Textbook Example 5
Correlation
What is a Correlation?
Correlation is simply a measure of the strength of a relationship between two variables. Correlation measures the linear relationship between the variables; the degree to which their data points fall onto a straight line. The most common correlation measurement is the Pearson coefficient "r " (there are others).
The Correlation Coefficient
A correlation coefficient "r " reveals two things; the strength of the relationship and the direction of the relationship. If two variables have a perfect correlation (their data points fall onto a straight line), then r =1.0 (positive correlation) or r=-1.0 (negative correlation)
The positive and negative values simply show the direction of the relationship.

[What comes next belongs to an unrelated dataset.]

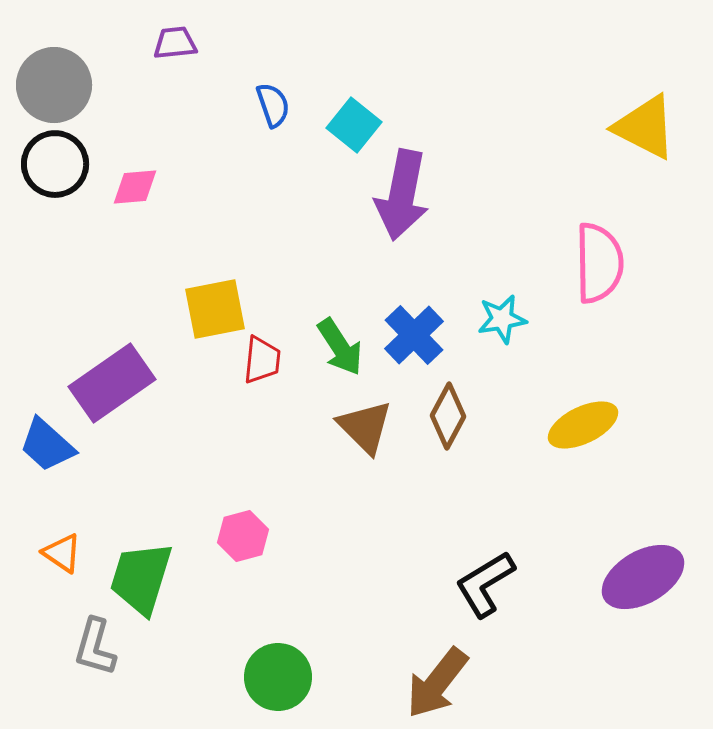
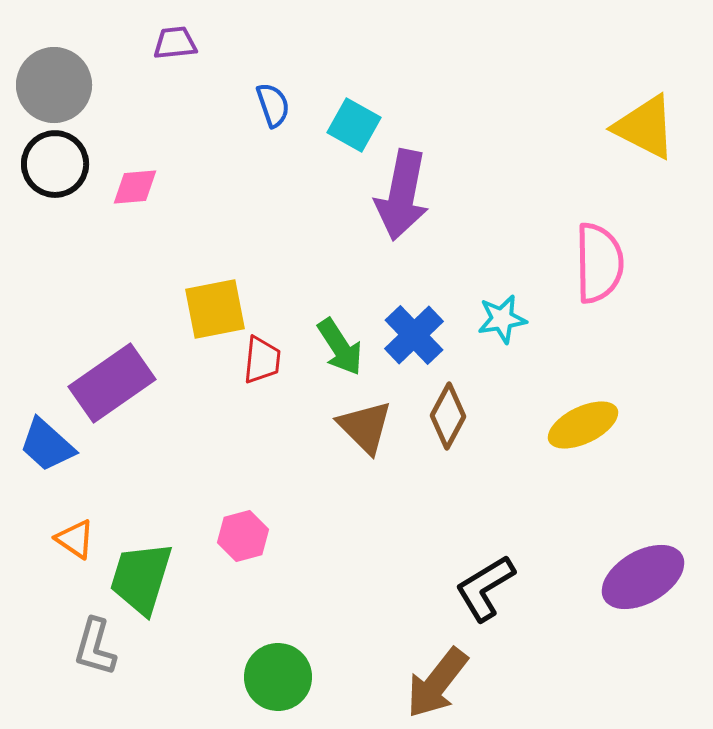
cyan square: rotated 10 degrees counterclockwise
orange triangle: moved 13 px right, 14 px up
black L-shape: moved 4 px down
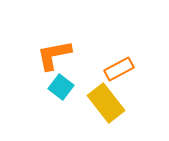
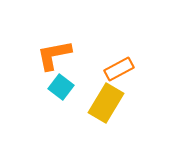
yellow rectangle: rotated 69 degrees clockwise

When two variables are positively related, as one increases, the other also increases. When they are negatively related, as one increases, the other decreases. Two variables with less than a perfect correlation will have an "r value" between 0 and 1.0 or 0 and -1.0. If no relationship exists between two variables, r = 0.
The graph below shows a perfect negative correlation, if you want to see this animated, just click on the picture. It will run through correlations from -1 to 0 and up to 1 and back again. It might take a minute to load.
Question 1. (TRUE OR FALSE) A correlation coefficient tells you what percentage of observations ("points") are on a straight line.
Question 2. (TRUE OR FALSE) A correlation of +.50 is stronger than a correlation of -.80
Outliers (or extreme observations) do not "fit" within the general distribution of a variable. They are important observations and should not be ignored because they are often the source of problems by distorting averages, standard deviations etc. The next graphic shows the effect of outliers on the correlation. If you want to see this animated, just click on the picture.
Question 3. (TRUE OR FALSE) A correlation of 0 always means that there is no relationship between variables X and Y.
Question 4. (TRUE OR FALSE) It is possible to dramatically change a correlation by changing a single value.